Quaker Grave [Bowcroft Cemetery] | James Caruth
Hardly room to bend a knee
in this cramped space
God fills with silence.
The parish cast you out,
this broken stone their testament.
You died, it says, in the fifth month.
Now again, this May morning
is lit by low sun as a breeze
carries woodsmoke up from the farms.
My head’s humming, I’m strung out
like the power lines bordering the valley
wondering why I’m drawn
to this famished field,
by some uncorroborated memory of home
where great quarrels were born
over such small issues.
But here there is no dispute,
this strip of hill holds all of you.
These exiled bones claim a world
from one small square of earth.
From James Caruth’s sequence Tithes (featured in the anthology The Footing, due from Longbarrow Press later this year). You can listen to James Caruth reading this poem (in Bowcroft Cemetery, Stannington, Sheffield) here.

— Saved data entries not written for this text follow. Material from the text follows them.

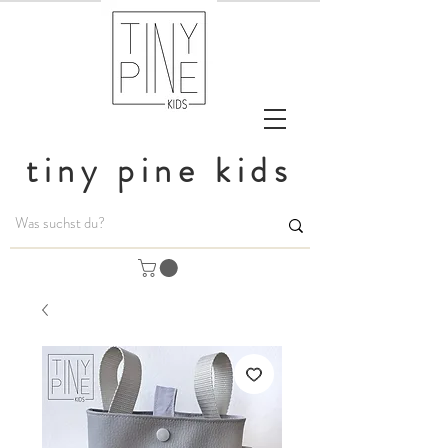
tiny pine kids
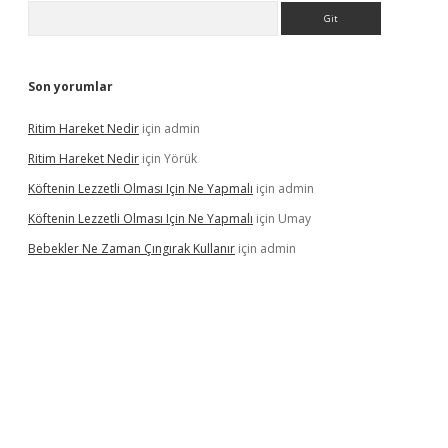
Arama
Son yorumlar
Ritim Hareket Nedir
için
admin
Ritim Hareket Nedir
için
Yörük
Köftenin Lezzetli Olması Için Ne Yapmalı
için
admin
Köftenin Lezzetli Olması Için Ne Yapmalı
için
Umay
Bebekler Ne Zaman Çıngırak Kullanır
için
admin
ni giriş
vdcasino giriş
https://www.betexper.xyz/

Lost Between Stations: 2 [excerpt] | Matthew Clegg
Only 6 weeks of selling phone deals
To the harassed people of this city
And whatever self I had was losing
To my script. The clock hands slowed like suds
Around a blocked plughole; and when I spoke
It was through the tunnel of a stifled yawn.
To combat this, management introduced
A scheme, whereby, if you made a sale
You flounced to the front of the open-plan
And rang a bell, which summoned your applause.

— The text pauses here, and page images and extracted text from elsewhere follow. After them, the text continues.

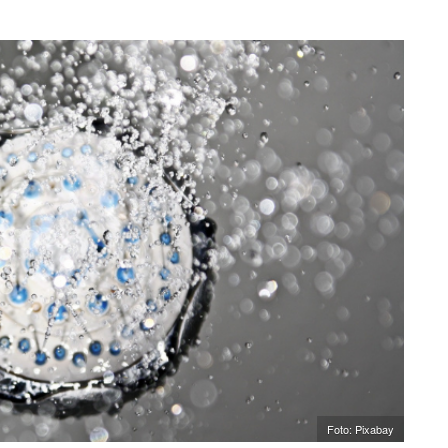
Foto: Pixabay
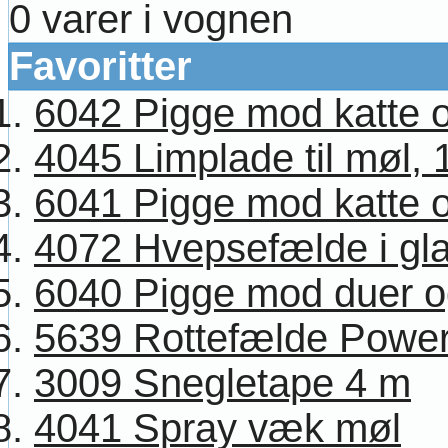
0 varer i vognen
Favoritter
6042 Pigge mod katte og
4045 Limplade til møl, 1
6041 Pigge mod katte og
4072 Hvepsefælde i glas
6040 Pigge mod duer og 
5639 Rottefælde Power
3009 Snegletape 4 m
4041 Spray væk møl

We all developed our ways of coping.
Mine was to chat with certain customers
Minutes after the sale had fallen through.
Widows and widowers, jilted lovers,
Early evening drinkers, all had their stories:
I’d follow wherever they might lead me –
Mostly to the lives they once had, before
Whoever it was had left them behind,
Only cold-callers to look forward to
As light deserted their rooms at dusk.
From the pamphlet and CD Lost Between Stations (Longbarrow Press, 2011). This excerpt comprises the first two stanzas of the second poem; click here to view a short film of the full poem. Read Matthew Clegg and Fay Musselwhite’s discussion of the work here. You can listen to Matthew Clegg reading the first poem in Lost Between Stations here. The pamphlet and CD can be securely ordered (via PayPal) here.
The Tin Islands | Alistair Noon
The surf disperses like sawdust
as our bow prods through the water.
Provisions bleat in the hold.
Our chart sketches a child
bounced off the knee of Gaul,
but as the chalk begins to loom
you might think land once ruled here,
not the waves that rise as we return.
The sky has flooded more workings.
The tribes are assembling to fight.
Under our feet
the crossing skews the keel.
From Across the Water (Longbarrow Press, 2012). Alistair Noon’s Longbarrow publications are available to purchase here.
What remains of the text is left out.